Sanusi Lamido Sanusi 120 November 2013, Abuja – The Governor of the Central Bank of Nigeria, CBN, Mallam Sanusi Lamido Sanusi, Tuesday expressed disappointment over the low rate of reserve accretion in spite of strong oil prices.

He blamed the development on the absence of fiscal savings.

Also, Sanusi maintained that the coast was not yet clear for easing of monetary policy, noting that the outlook for 2014 portends some potential headwinds that may lead to further tightening in monetary conditions.

Also Tuesday, the apex bank resolved
by a majority vote of nine to two, to keep the monetary policy rate (MPR) at 12 per cent with +/- 2 per cent.

It also left the private sector cash reserve requirement (CRR) at 12 percent as well as the public sector CRR at 50 per cent and Liquidity Ratio at 30 per cent.

Addressing journalists at the end of the two-day meeting of the monetary policy committee in Abuja, the CBN governor said the resolve to hold all rates at their current levels became necessary to consolidate the success so far achieved in attaining price and exchange rates stability; the potential headwinds in 2014; the ultimate goal of transiting to a truly low – inflation environment as well as the need to retain portfolio flows in view of the erosion of fiscal buffers.

He said the major risk on the fiscal side at present was not one of escalation of spending but loss of revenue from oil exports.

He said the bank had formally adopted an inflation target of six-nine per cent in 2014.

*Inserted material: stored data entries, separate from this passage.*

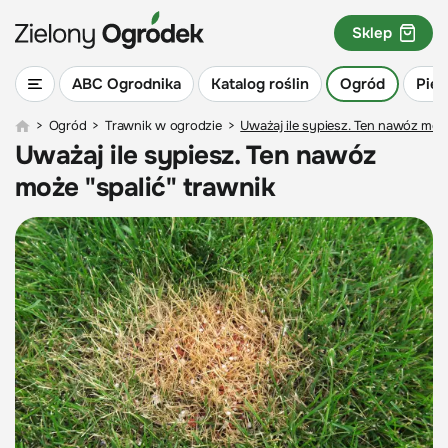
Sklep
ABC Ogrodnika
Katalog roślin
Ogród
Piel
>
Ogród
>
Trawnik w ogrodzie
>
Uważaj ile sypiesz. Ten nawóz może
Uważaj ile sypiesz. Ten nawóz
może "spalić" trawnik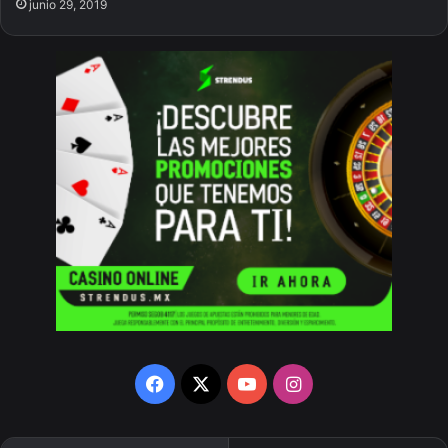
junio 29, 2019
Facebook
X
YouTube
Instagram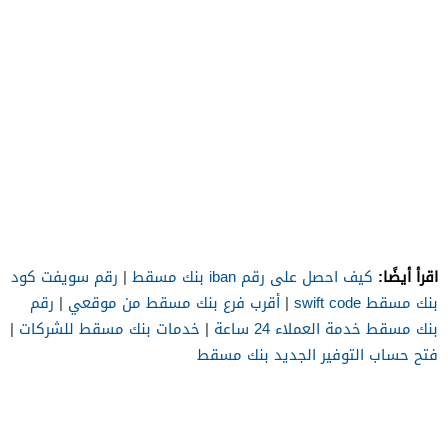
اقرأ أيضًا:
كيف احصل على رقم iban بنك مسقط
|
رقم سويفت كود
بنك مسقط swift code
|
أقرب فرع بنك مسقط من موقعي
|
رقم
بنك مسقط خدمة العملاء 24 ساعة
|
خدمات بنك مسقط للشركات
|
فتح حساب التوفير الجديد بنك مسقط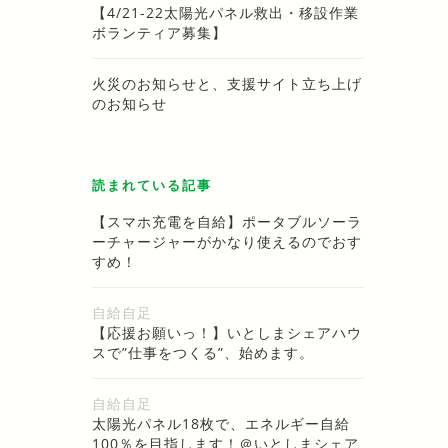
【4/21-22太陽光パネル救出・移設作業
ボランティア募集】
火災のお知らせと、支援サイト立ち上げ
のお知らせ
読まれている記事
【スマホ充電を自給】ポータブルソーラ
ーチャージャーがかなり使えるのでおす
すめ！
自給自足
【応援お願いっ！】いとしまシェアハウ
スで”仕事をつくる”、始めます。
自給自足
太陽光パネル18枚で、エネルギー自給
100％を目指します！＠いとしまシェア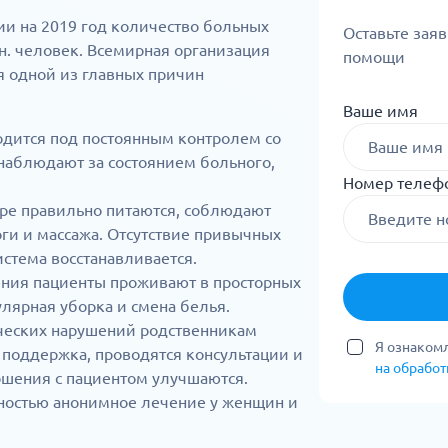
ии на 2019 год количество больных
Оставьте зая
н. человек. Всемирная организация
помощи
я одной из главных причин
Ваше имя
одится под постоянным контролем со
наблюдают за состоянием больного,
Номер телеф
аре правильно питаются, соблюдают
ги и массажа. Отсутствие привычных
истема восстанавливается.
ения пациенты проживают в просторных
улярная уборка и смена белья.
ческих нарушений родственникам
Я ознакомл
 поддержка, проводятся консультации и
на обрабо
ошения с пациентом улучшаются.
ностью анонимное лечение у женщин и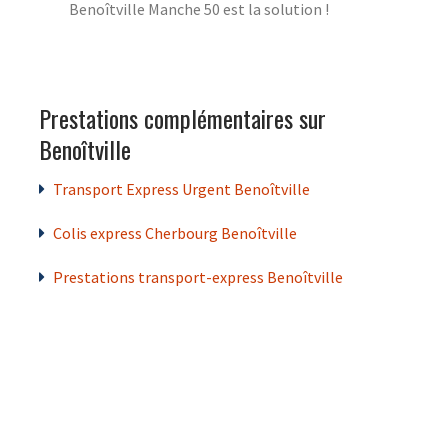
Benoîtville Manche 50 est la solution !
Prestations complémentaires sur
Benoîtville
Transport Express Urgent Benoîtville
Colis express Cherbourg Benoîtville
Prestations transport-express Benoîtville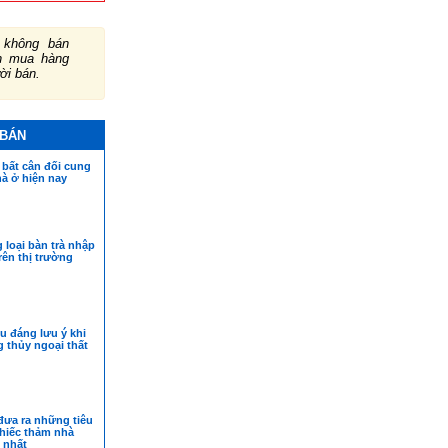
không bán
ch mua hàng
ười bán.
 BÁN
 bất cân đối cung
hà ở hiện nay
loại bàn trà nhập
rên thị trường
u đáng lưu ý khi
 thủy ngoại thất
đưa ra những tiêu
chiếc thảm nhà
 nhất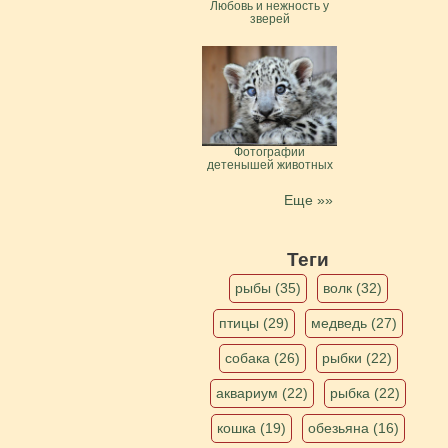
Любовь и нежность у
зверей
Фотографии
детенышей животных
Еще »»
Теги
рыбы (35)
волк (32)
птицы (29)
медведь (27)
собака (26)
рыбки (22)
аквариум (22)
рыбка (22)
кошка (19)
обезьяна (16)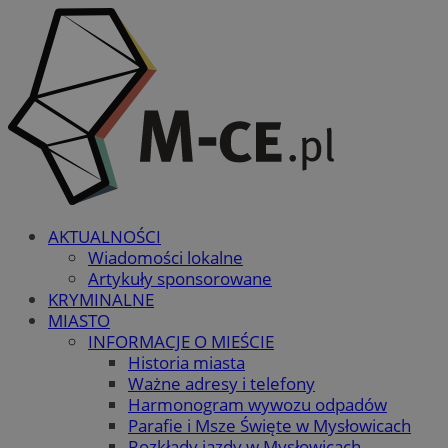
AKTUALNOŚCI
Wiadomości lokalne
Artykuły sponsorowane
KRYMINALNE
MIASTO
INFORMACJE O MIEŚCIE
Historia miasta
Ważne adresy i telefony
Harmonogram wywozu odpadów
Parafie i Msze Święte w Mysłowicach
Rozkłady jazdy w Mysłowicach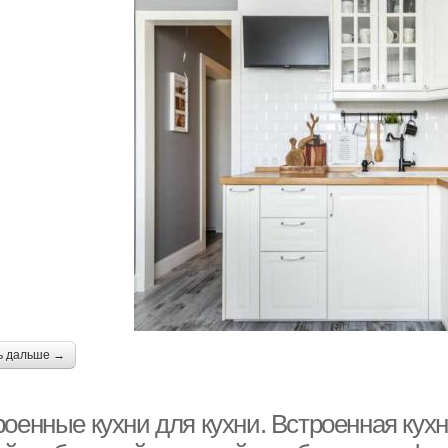
ь дальше →
оенные кухни для кухни. Встроенная кухн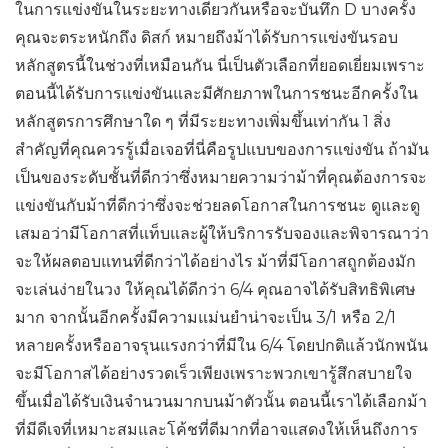
ในการแข่งขันในระยะทางเดียวกันหรือจะบันทึก D บางครั้ง
คุณจะตระหนักถึง ดิสก์ หมายถึงม้าได้รับการแข่งขันรอบ
หลักสูตรนี้ในช่วงที่เหมือนกัน นี่เป็นตัวเลือกที่ยอดเยี่ยมเพราะ
ตอนนี้ได้รับการแข่งขันและมีศักยภาพในการชนะอีกครั้งใน
หลักสูตรการศึกษาใด ๆ ที่มีระยะทางเพิ่มขึ้นเท่ากัน 1 สิ่ง
สำคัญที่คุณควรรู้เมื่อเจอที่นี่คือรูปแบบของการแข่งขัน ถ้ามัน
เป็นของระดับชั้นที่ดีกว่าซึ่งหมายความว่าม้าที่คุณต้องการจะ
แข่งขันกับม้าที่ดีกว่าซึ่งจะช่วยลดโอกาสในการชนะ ดูและดู
เสมอว่ามีโอกาสที่แท็บและผู้ให้บริการรับจองและพิจารณาว่า
จะให้ผลตอบแทนที่ดีกว่าได้อย่างไร ม้าที่มีโอกาสถูกต้องมัก
จะเล่นง่ายในวง ให้คุณได้ดีกว่า 6/4 คุณอาจได้รับสิทธิพิเศษ
มาก จากนั้นอีกครั้งมีความแม่นยำน่าจะเป็น 3/1 หรือ 2/1
หลายครั้งหรืออาจรุนแรงกว่าที่มีใน 6/4 โดยปกติแล้วนักพนัน
จะมีโอกาสได้อย่างรวดเร็วเพียงเพราะพวกเขารู้สึกสบายใจ
ขึ้นเมื่อได้รับเงินจำนวนมากบนม้าตัวนั้น ตอนนี้เราได้เลือกม้า
ที่มีดีเจที่เหมาะสมและโค้ชที่ดีมากที่อาจแสดงให้เห็นถึงการ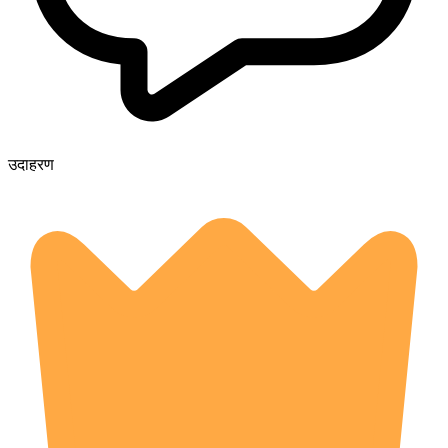
उदाहरण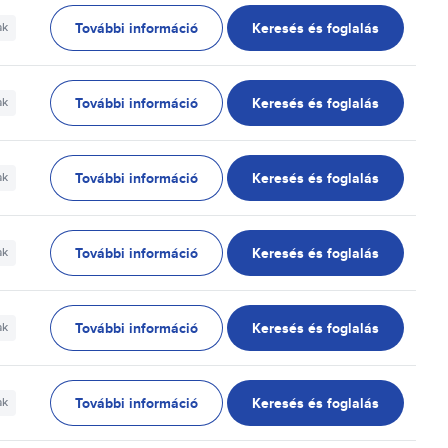
További információ
Keresés és foglalás
ak
További információ
Keresés és foglalás
ak
További információ
Keresés és foglalás
ak
További információ
Keresés és foglalás
ak
További információ
Keresés és foglalás
ak
További információ
Keresés és foglalás
ak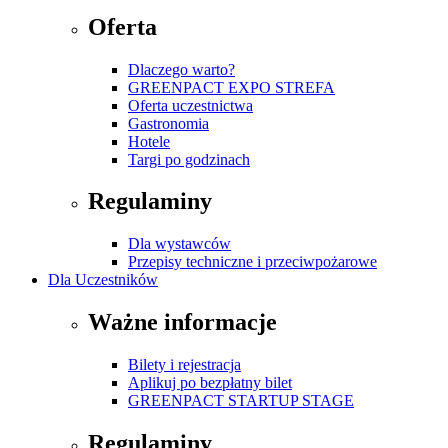
Oferta
Dlaczego warto?
GREENPACT EXPO STREFA
Oferta uczestnictwa
Gastronomia
Hotele
Targi po godzinach
Regulaminy
Dla wystawców
Przepisy techniczne i przeciwpożarowe
Dla Uczestników
Ważne informacje
Bilety i rejestracja
Aplikuj po bezpłatny bilet
GREENPACT STARTUP STAGE
Regulaminy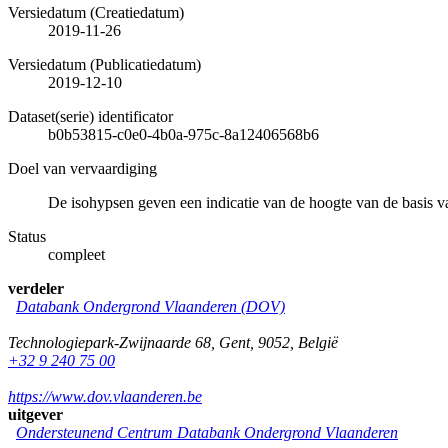
Versiedatum (Creatiedatum)
2019-11-26
Versiedatum (Publicatiedatum)
2019-12-10
Dataset(serie) identificator
b0b53815-c0e0-4b0a-975c-8a12406568b6
Doel van vervaardiging
De isohypsen geven een indicatie van de hoogte van de basis
Status
compleet
verdeler
Databank Ondergrond Vlaanderen (DOV)
Technologiepark-Zwijnaarde 68
,
Gent
,
9052
,
België
+32 9 240 75 00
https://www.dov.vlaanderen.be
uitgever
Ondersteunend Centrum Databank Ondergrond Vlaanderen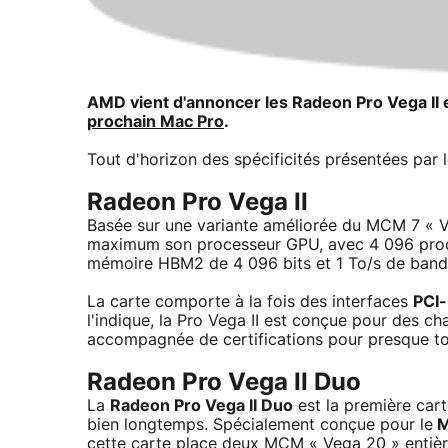
AMD
vient d'annoncer les Radeon Pro Vega II 
prochain Mac Pro
.
Tout d'horizon des spécificités présentées par l
Radeon Pro Vega II
Basée sur une variante améliorée du MCM 7 « 
maximum son processeur GPU, avec 4 096 proce
mémoire HBM2 de 4 096 bits et 1 To/s de ban
La carte comporte à la fois des interfaces
PCI-
l'indique, la Pro Vega II est conçue pour des ch
accompagnée de certifications pour presque tou
Radeon Pro Vega II Duo
La
Radeon Pro Vega II Duo
est la première car
bien longtemps. Spécialement conçue pour le
M
cette carte place deux MCM « Vega 20 » enti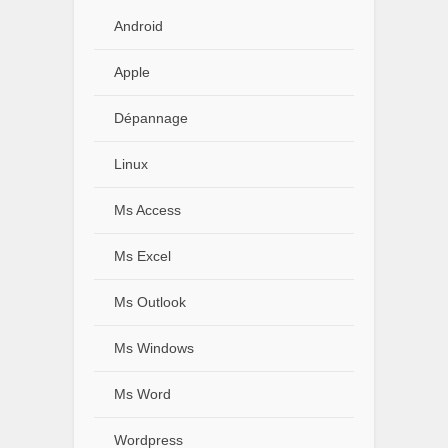
Android
Apple
Dépannage
Linux
Ms Access
Ms Excel
Ms Outlook
Ms Windows
Ms Word
Wordpress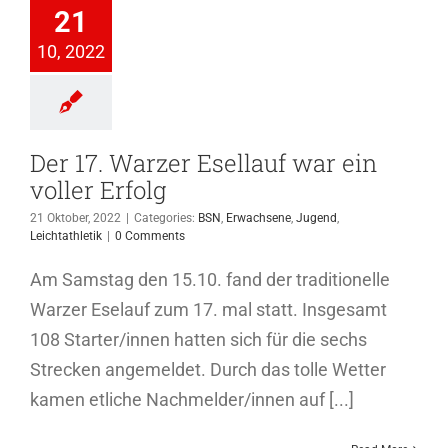
auf war ein
21
ler Erfolg
10, 2022
wachsene
Jugend
ichtathletik
Der 17. Warzer Esellauf war ein
voller Erfolg
21 Oktober, 2022
|
Categories:
BSN
,
Erwachsene
,
Jugend
,
Leichtathletik
|
0 Comments
Am Samstag den 15.10. fand der traditionelle
Warzer Eselauf zum 17. mal statt. Insgesamt
108 Starter/innen hatten sich für die sechs
Strecken angemeldet. Durch das tolle Wetter
kamen etliche Nachmelder/innen auf [...]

Sanusi, who read the committee’s communiqu, said it reiterated the need for fiscal authorities to rebuild buffers in the excess crude account by blocking fiscal leakages in the oil sector and increasing oil revenues.

He said the Excess Crude savings had fallen from about $11.5 billion as at December 2012 to less than $5 billion as at November 14.

He added the External Reserves had also remained in excess of only $45billion as a result of massive inflow in portfolio funds, with the attendant implication extremely fragile financial markets which could be susceptible to external shocks.

He said however, that “While federal government spending overall in 2013 has not been significantly higher than in 2012, oil revenues have continued to decline in spite of the relative stability in oil price and output when compared with preceding years.”

Sanusi said the committee also noted the decline in inflation and the benign outlook going into the first half of 2014.

He said: “It also noted that global monetary conditions were likely to remain loose going into Q1:2014 for a number of reasons. First, in the USA, it is clear that the incoming Federal Reserve Chairperson, Janet Yellen, does not see tapering as imminent given the on-going disputes around the budget and the weakness of economic recovery.

“In England, although recovery appears to be firmly on track, the BoE is clearly not going to consider raising rates until unemployment falls to seven per cent probably in late 2014. The BoJ is likely to continue with QE until inflation reaches its two per cent target which is a long way off, and the ECB has just lowered its benchmark rate to avert the risk of deflation. For these reasons, the committee does not anticipate any major internal or external shocks before its next meeting in January 2014.

According to him: “The MPC also noted that AMCON is expected to reduce its debt by N1 trillion in December 2013. The CBN has directed that AMCON redeem its Bonds for cancellation by exchanging them for Federal Government of Nigeria (FGN) Treasury Bills on its books.

Consequently, the only impact of the
repayment is that the Balance Sheet of AMCON (and the contingent liability on the FGN from its guarantee of AMCON Bonds) will shrink by N1 trillion.”

He said: “This is positive for the economy and the credit rating of the FGNand the banking industry. Its impact on the markets will be minimal given that only AMCON’s Balance Sheet is affected significantly and AMCON is not a player in these markets.”